Les mots du médecins me revinrent en mémoire « Mademoiselle, j'ai le plaisir de vous annoncer que vous étés enceinte. De 6 semaines »
Devant lui, je n'avais rien dit, évidemment, mais seule à la maison je m'étais effondrée. Cependant, malgré ma tristesse, une question me triturait les neurones : Comment pouvais-je être enceinte de 6 semaines, alors que personne ne m'avait touché depuis 2 ans ?
Deux ans. Une éternité.
J'eu un sourire amer en songeant au mot « éternité ». Moi qui n'avais pu accéder à la nuit Eternelle, qui ne m'étais pas endormi avec, pour dernière sensation, le poison de celui que j'aimais dans les veines, j'avais l'impressions d'avoir devant moi un temps infini, temps qui prenait un malin plaisir à passer le plus lentement possible.

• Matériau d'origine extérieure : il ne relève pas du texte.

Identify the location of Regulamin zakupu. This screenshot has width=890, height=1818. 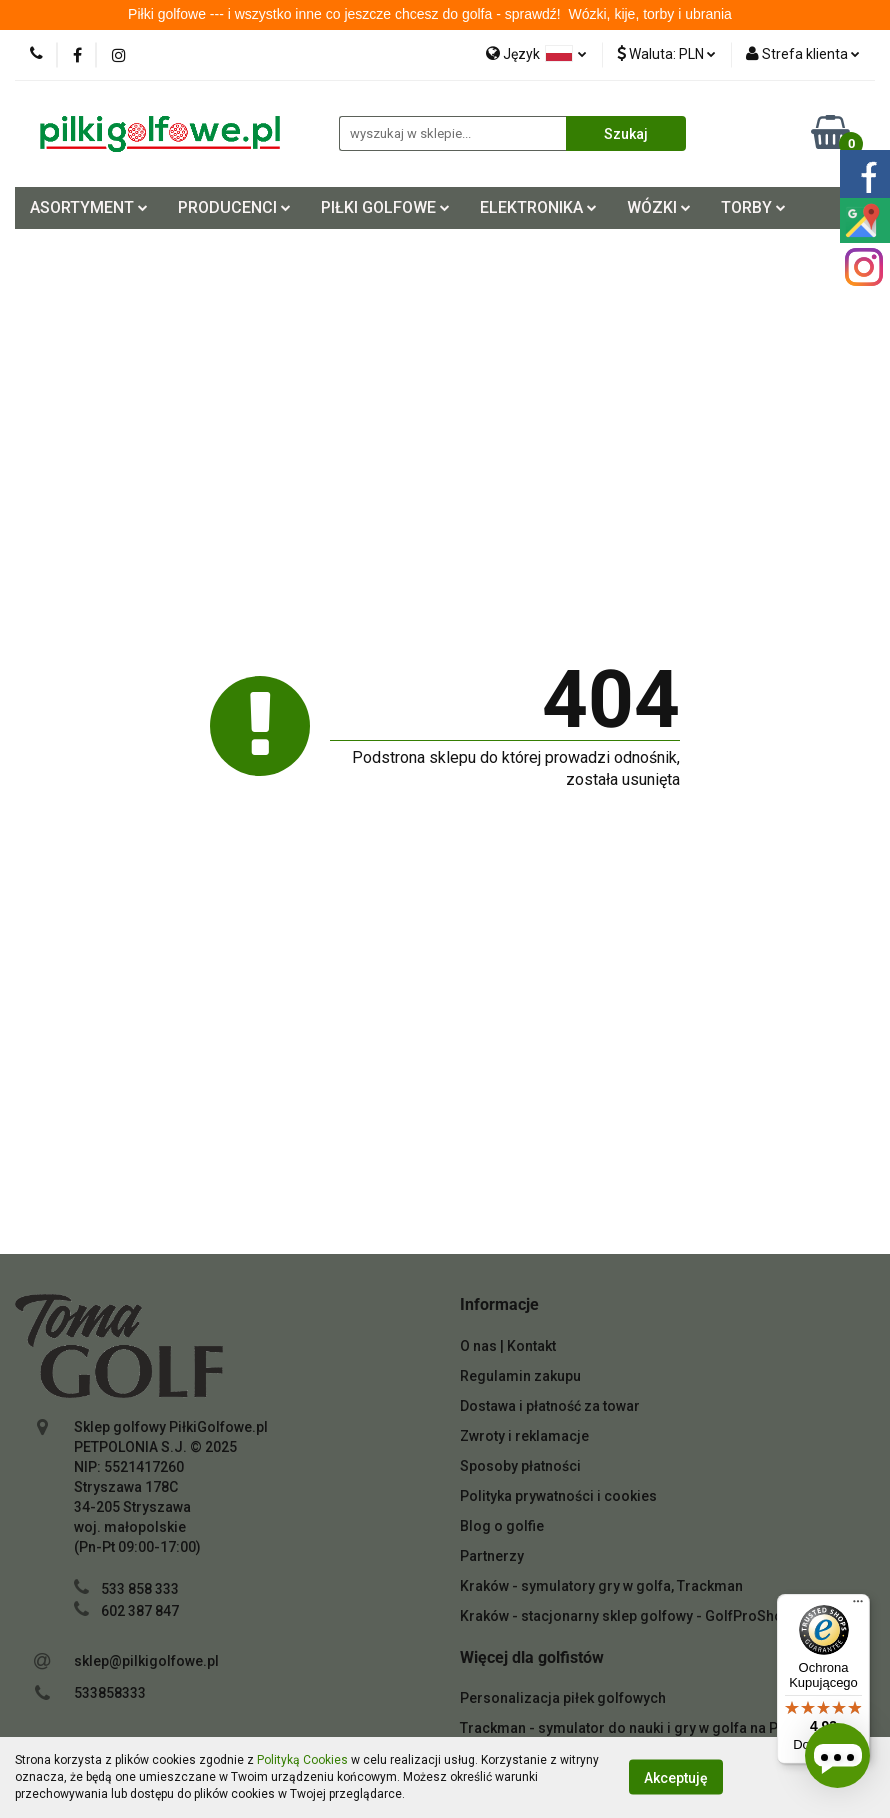
(520, 1376).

Je fus tirée de mes réflexions par la sonnerie du téléphone. Je me traînais mollement jusqu'à l'appareil, frissonnant au contact du parquet froid sur mes pieds nus.
Mais, avant que j'aie pu me saisir du téléphone, le répondeur c'était déjà déclanché.
« Bonjour ma chérie ! J'imagine que tu as sorti. Bon ... Eh bien, je te rappellerais plus tard ! Je t'embrasse ! »
Je soupirais et ne rappelais pas ma mère, préférant la laisser penser que je cultivais une vie mondaine palpitante. Ce qui était loin d'être le cas. Je me laissai tomber dans le canapé tout en attrapant dans un effort surhumain le paquet d'ourson en chocolat déjà bien entamé. Mes neurones se remirent en action.
Qu'allais-je faire ? Je ne me voyais guère subvenir aux besoins d'un enfant. Et puis, j'étais complètement seule, ici. Certes ma vie New Yorkaise me plaisait beaucoup mais mis à part mes quelques camarades de fac, je n'avais lié aucune amitié solides. Ce qui, venant de moi n'étais pas franchement étonnant !
Minuit sonnèrent. Je n'avais pas encore pris de descition concernant la petite chose naissante qui avait élu domicile, Dieu sait comment dans mon ventre mais la fatigue gagnant, je finis par sombrer.